The global appetite for data is leading to an increase in power for computing. Neo4j’s Jim Webber explains why cloud has solved many problems, but created new ones.
- The growing demand for data and analysis is creating a new source of emissions, much of which is not yet being addressed.
- Increasing use of software as a service (SAAS) and increasing use of remote servers is driving demand and the associated power demand is going to become an increasing issue for corporates.
- Use of alternative approaches, such as graph technology, can dramatically reduce impact providing a useful tool for managing power consumption demand.
IT is one of the worst contributors to the greenhouse gas (GHG) emissions threatening our future. And I don’t mean the mining of cryptocurrency. While it is true that the energy bill associated with mining bitcoin is alarmingly high—the White House estimates U.S. crypto-asset activity is 0.4% to 0.8% of U.S. GHG, equivalent to all the emissions from burning railroad diesel fuel—it’s just the use of the data centre we need to look at.

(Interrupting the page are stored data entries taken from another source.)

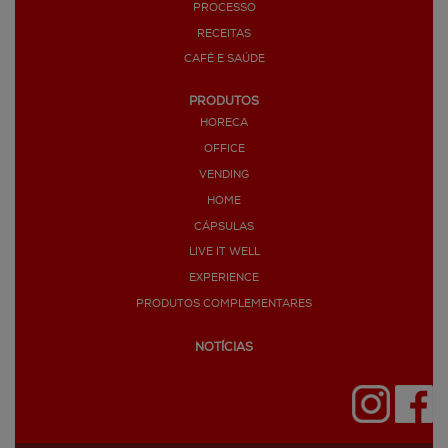
PROCESSO
RECEITAS
CAFÉ E SAÚDE
PRODUTOS
HORECA
OFFICE
VENDING
HOME
CÁPSULAS
LIVE IT WELL
EXPERIENCE
PRODUTOS COMPLEMENTARES
NOTÍCIAS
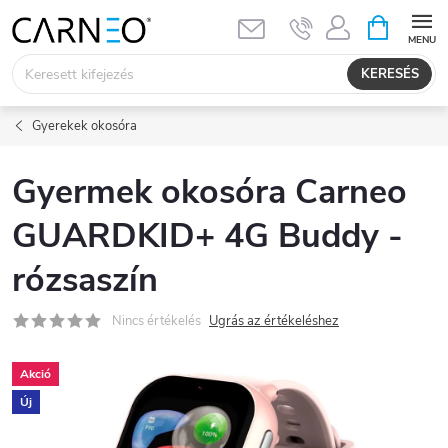
Ugrás
KOSÁR
a
fő
KERESÉS
tartalomhoz
Gyerekek okosóra
Gyermek okosóra Carneo
GUARDKID+ 4G Buddy -
rózsaszín
Nincs értékelés
Ugrás az értékeléshez
Akció
Új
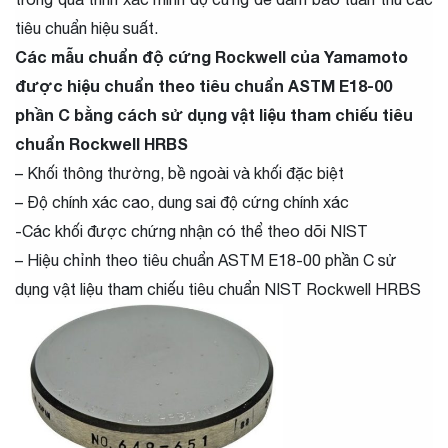
tiêu chuẩn hiệu suất.
Các mẫu chuẩn độ cứng Rockwell của Yamamoto
được hiệu chuẩn theo tiêu chuẩn ASTM E18-00
phần C bằng cách sử dụng vật liệu tham chiếu tiêu
chuẩn Rockwell HRBS
– Khối thông thường, bề ngoài và khối đặc biệt
– Độ chính xác cao, dung sai độ cứng chính xác
-Các khối được chứng nhận có thể theo dõi NIST
– Hiệu chỉnh theo tiêu chuẩn ASTM E18-00 phần C sử
dụng vật liệu tham chiếu tiêu chuẩn NIST Rockwell HRBS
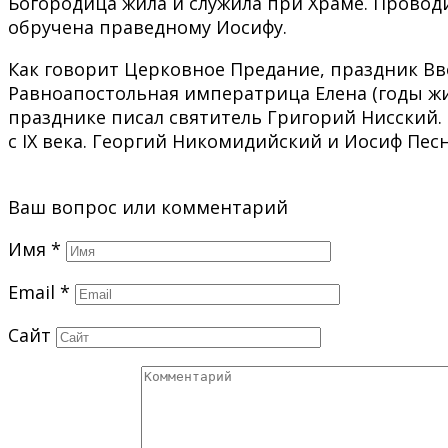
Богородица жила и служила при Храме. Провод
обручена праведному Иосифу.
Как говорит Церковное Предание, праздник Вв
Равноапостольная императрица Елена (годы жиз
празднике писал святитель Григорий Нисский
с IX века. Георгий Никомидийский и Иосиф Пес
Ваш вопрос или комментарий
Имя
*
Email
*
Сайт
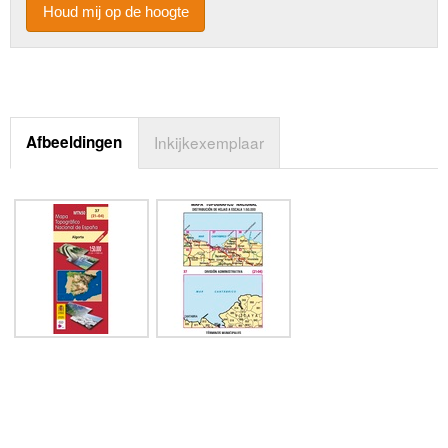
Houd mij op de hoogte
Afbeeldingen
Inkijkexemplaar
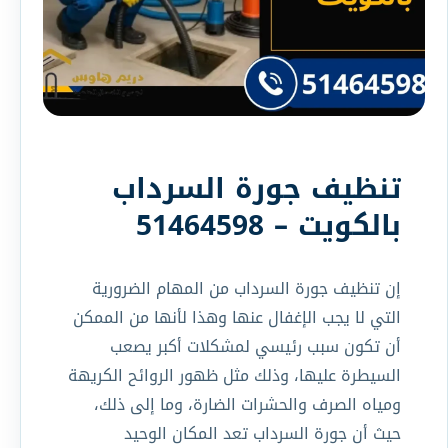
تنظيف جورة السرداب
بالكويت – 51464598
إن تنظيف جورة السرداب من المهام الضرورية
التي لا يجب الإغفال عنها وهذا لأنها من الممكن
أن تكون سبب رئيسي لمشكلات أكبر يصعب
السيطرة عليها، وذلك مثل ظهور الروائح الكريهة
ومياه الصرف والحشرات الضارة، وما إلى ذلك،
حيث أن جورة السرداب تعد المكان الوحيد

Enterprise IT alone accounts for 1.5% of the planet’s total energy consumption, and it’s estimated that in 2020 alone, data centres were responsible for producing 300 metric tons of CO2, equivalent to 0.6% of total GHG.
Why do we have so many data centres? In part, it’s because of the macro trend towards the cloud. It’s an approach that entails shifting IT provisioning from a company’s internal hardware and computer rooms to expansive, centralised server facilities. Use of the cloud has brought many benefits. As a cloud user, you can lease computing resources per your requirements and not worry about maintaining your internal computer farms.
The problem is that while the transition reduced the day-by-day costs associated with supplying access to business applications and storing data, we’ve started to think of these services as both free and infinite. With the cloud, throwing thousands of servers and huge software data tools at your problem is now the norm, simply because we can.
There are use cases where this approach is effective. However, too often, we resort to brute force, neglecting the possibility of more refined ways of cracking the problem that could be executed on one laptop.
So while big-scale cloud is undoubtedly a powerful tool, employing it indiscriminately as a battering ram for every problem is inefficient. There is no such thing as a free lunch, and every server still consumes power, be it on-premise or in an Azure data hotel.
Reducing our reliance on excessive server infrastructure, thereby decreasing electricity use, could have a substantial impact on our power consumption.
Use the right tool for the job
Cloud is a multi-purpose tool that can handle a wide range of tasks. It is a versatile general tool, but certain tasks can be performed more efficiently and effectively with a specialized one. If you’ve got a Swiss Army Knife and I’ve got a power drill, you can complete more tasks than me—but I’m able to make holes in walls a lot more efficiently than you.
Programmers need to be reminded about choosing the right tool for the job, rather than defaulting to large-scale processing with cloud computing. There are some IT problems—even at the highest enterprise level—that can be solved more efficiently with a single thread on a laptop with the right software rather than using vast cloud infrastructure.
If we adopted that approach, we’d bypass the complexities associated with managing and maintaining a server farm environment, including all the power and hardware purchasing and overseeing involved. As a result, we would curb the GHG emissions it takes to keep that infrastructure online.
Independent of environmental concerns, I suspect there is a change coming with overuse of the cloud. Organisations are receiving ever larger bills from the “hyperscalers”, prompting them to appreciate that the cloud is not as cheap as originally thought. Cloud providers are offering discounts to help rationalise CIO’s spend. However, this discounting encourages an unvirtuous cycle where the default response to every problem becomes deploying a 1000-server solution.
And in the meantime, there are far less computationally expensive alternatives available for processing data.
Scale alone is not the solution
An excellent example is Adobe’s Behance social media network, which is a form of Twitter for the creative community. The problem was that two different architectural cloud approaches had not delivered the desired functionality for the application.
The first version needed 120 servers and around a 20-terabyte dataset of disk space. Ultimately, that approach didn’t provide sufficient business value or operational simplicity. It was then moved on to another big data cloud database that needed 48 servers, but Adobe had to increase its on-disk footprint to 50 terabytes. The system still had large infrastructure requirements yet did not meet user needs.
Adobe then moved to a solution called graph technology, which is a form of database-based approach. Graphs store company data in a smarter way where connections and relationships can be uncovered far more quickly compared to traditional databases. Now, Adobe needed just three servers for the same workload but with substantially improved functionality.
Moving to a better form of underlying software resulted in 40 times less hardware, making a significant dent in the energy needed to run the service and the carbon produced by the data centre.
Lightweight technology, such as graph software, needs far less data centre power and cooling for the same or better functionality. It’s an approach that can be used as a tool for saving IT costs and lowering the sector’s carbon footprint.
Graph software is not a silver bullet for all our climate worries, but being smarter about your cloud spending can help your IT bill and the planet.